##### Source data #####
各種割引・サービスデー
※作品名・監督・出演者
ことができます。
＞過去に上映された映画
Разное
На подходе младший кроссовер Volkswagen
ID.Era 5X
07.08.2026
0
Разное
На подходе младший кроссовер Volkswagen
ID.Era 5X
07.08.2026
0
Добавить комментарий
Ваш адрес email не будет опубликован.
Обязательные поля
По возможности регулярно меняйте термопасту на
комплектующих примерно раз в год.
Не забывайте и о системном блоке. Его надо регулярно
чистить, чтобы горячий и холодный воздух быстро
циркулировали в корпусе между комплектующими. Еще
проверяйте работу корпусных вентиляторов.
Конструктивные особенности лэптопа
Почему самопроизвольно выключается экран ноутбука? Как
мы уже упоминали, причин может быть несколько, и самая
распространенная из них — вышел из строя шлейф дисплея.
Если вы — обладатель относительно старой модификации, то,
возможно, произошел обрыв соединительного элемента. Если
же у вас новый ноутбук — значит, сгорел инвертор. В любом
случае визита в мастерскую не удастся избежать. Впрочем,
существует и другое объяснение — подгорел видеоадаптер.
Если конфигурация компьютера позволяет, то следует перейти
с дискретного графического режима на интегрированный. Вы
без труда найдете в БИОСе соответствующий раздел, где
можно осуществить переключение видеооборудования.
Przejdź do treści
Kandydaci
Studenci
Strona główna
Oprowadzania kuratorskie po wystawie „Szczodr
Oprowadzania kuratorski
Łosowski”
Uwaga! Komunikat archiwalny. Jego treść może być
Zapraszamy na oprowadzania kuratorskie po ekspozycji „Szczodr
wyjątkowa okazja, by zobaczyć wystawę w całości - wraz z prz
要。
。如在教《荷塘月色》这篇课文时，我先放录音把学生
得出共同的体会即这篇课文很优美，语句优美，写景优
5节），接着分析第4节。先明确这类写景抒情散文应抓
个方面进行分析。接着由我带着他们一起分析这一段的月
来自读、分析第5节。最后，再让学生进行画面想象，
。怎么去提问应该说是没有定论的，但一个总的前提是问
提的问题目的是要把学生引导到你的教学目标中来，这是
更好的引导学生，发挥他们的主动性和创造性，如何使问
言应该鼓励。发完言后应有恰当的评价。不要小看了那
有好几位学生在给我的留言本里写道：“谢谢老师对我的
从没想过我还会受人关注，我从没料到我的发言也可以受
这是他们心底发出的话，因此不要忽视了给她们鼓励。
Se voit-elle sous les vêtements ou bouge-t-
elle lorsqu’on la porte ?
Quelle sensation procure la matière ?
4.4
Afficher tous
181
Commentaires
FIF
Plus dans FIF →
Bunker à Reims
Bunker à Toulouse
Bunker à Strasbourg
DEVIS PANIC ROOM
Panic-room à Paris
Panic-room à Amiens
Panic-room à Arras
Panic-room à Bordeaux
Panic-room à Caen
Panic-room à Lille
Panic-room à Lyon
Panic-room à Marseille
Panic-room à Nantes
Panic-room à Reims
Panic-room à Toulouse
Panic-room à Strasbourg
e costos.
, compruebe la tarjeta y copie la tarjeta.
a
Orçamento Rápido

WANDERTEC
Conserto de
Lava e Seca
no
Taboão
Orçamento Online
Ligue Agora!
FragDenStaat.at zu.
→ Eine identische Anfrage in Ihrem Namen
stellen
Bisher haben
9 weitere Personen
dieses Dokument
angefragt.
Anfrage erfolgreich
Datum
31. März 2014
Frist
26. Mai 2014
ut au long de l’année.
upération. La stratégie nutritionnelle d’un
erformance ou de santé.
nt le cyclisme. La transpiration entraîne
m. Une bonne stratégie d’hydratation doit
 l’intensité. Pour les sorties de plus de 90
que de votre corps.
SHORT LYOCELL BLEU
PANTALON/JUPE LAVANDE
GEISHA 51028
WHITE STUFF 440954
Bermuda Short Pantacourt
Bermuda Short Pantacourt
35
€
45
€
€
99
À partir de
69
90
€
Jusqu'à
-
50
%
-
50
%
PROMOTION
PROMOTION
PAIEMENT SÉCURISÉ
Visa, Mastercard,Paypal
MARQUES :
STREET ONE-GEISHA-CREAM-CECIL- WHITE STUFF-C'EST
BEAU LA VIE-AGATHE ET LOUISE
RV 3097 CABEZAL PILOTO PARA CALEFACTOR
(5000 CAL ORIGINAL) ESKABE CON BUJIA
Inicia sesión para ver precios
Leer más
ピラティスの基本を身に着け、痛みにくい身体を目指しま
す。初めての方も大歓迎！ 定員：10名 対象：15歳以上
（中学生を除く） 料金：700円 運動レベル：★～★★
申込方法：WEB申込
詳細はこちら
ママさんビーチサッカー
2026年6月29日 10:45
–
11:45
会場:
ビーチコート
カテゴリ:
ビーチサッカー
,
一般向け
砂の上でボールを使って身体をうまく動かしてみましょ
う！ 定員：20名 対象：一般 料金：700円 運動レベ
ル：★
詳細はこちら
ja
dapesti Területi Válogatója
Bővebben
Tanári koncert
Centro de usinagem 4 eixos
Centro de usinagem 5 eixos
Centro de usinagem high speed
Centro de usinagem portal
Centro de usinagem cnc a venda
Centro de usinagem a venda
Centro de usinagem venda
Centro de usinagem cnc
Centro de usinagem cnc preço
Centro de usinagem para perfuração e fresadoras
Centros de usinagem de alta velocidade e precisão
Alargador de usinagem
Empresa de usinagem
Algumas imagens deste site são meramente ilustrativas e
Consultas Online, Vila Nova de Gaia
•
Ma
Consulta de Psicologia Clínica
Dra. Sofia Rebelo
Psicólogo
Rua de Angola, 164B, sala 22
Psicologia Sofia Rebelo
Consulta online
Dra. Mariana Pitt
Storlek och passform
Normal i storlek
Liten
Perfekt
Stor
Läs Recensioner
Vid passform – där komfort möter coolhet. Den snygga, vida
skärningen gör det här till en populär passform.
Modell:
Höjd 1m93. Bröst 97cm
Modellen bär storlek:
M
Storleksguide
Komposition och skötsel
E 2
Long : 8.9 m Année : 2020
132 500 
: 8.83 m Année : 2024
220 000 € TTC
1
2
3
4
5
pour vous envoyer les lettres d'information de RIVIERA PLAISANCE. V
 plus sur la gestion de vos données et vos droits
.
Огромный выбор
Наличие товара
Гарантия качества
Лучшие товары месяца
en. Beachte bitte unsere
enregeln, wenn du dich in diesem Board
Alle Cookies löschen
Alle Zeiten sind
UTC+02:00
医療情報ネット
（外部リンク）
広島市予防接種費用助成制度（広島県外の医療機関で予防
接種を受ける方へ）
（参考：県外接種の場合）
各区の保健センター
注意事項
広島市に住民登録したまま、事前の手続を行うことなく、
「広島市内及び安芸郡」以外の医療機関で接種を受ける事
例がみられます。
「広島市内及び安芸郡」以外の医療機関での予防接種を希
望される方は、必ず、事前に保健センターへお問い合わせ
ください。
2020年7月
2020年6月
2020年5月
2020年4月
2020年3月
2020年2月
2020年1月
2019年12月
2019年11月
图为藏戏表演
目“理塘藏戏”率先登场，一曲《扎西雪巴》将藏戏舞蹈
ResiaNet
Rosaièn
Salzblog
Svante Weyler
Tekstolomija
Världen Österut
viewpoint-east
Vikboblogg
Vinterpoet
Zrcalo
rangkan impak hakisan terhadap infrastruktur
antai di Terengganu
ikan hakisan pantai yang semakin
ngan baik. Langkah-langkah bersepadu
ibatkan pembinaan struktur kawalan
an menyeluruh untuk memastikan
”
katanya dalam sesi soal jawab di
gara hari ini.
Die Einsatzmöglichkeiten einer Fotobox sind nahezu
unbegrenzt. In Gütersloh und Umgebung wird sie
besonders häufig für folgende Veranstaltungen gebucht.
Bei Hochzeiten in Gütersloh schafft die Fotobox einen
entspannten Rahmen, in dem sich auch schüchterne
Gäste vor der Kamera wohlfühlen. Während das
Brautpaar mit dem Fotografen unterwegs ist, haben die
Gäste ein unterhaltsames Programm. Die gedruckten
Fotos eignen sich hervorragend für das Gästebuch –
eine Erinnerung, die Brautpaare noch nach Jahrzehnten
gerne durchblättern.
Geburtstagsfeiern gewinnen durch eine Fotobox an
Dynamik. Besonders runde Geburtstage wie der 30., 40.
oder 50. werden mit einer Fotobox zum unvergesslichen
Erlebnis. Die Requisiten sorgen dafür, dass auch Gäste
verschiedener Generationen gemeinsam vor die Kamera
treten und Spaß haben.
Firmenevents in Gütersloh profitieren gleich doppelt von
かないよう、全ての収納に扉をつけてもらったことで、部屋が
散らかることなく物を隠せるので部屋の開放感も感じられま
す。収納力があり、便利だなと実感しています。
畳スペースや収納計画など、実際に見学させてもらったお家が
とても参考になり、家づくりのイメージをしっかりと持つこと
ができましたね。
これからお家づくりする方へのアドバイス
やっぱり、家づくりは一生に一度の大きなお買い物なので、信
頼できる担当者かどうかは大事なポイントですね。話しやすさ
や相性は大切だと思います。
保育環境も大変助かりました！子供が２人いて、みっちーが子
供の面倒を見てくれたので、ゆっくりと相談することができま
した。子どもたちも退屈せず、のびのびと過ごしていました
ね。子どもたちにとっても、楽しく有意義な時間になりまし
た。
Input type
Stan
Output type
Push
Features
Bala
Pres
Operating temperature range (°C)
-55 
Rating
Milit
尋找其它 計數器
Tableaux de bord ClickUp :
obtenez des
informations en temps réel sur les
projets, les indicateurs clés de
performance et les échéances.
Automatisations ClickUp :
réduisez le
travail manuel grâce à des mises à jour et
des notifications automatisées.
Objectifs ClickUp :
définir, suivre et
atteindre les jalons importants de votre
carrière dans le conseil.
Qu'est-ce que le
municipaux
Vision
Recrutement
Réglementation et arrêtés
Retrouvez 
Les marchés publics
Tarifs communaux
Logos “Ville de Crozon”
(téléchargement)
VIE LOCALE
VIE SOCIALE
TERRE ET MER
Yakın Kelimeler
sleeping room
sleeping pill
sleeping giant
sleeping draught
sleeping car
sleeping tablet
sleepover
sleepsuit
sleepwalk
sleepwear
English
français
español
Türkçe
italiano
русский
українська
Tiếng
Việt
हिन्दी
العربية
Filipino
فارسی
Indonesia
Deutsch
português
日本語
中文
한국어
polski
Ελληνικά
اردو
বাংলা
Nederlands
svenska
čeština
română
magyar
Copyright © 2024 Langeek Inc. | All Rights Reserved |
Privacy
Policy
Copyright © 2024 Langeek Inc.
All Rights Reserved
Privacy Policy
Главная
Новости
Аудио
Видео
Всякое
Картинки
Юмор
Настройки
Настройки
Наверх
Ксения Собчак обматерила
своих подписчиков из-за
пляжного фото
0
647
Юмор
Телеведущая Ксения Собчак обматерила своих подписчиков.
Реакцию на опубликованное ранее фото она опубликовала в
#####
Assignment:
Count how many lines of the listing include "stratégie". Nothing but the number is wanted.

Answer below:
2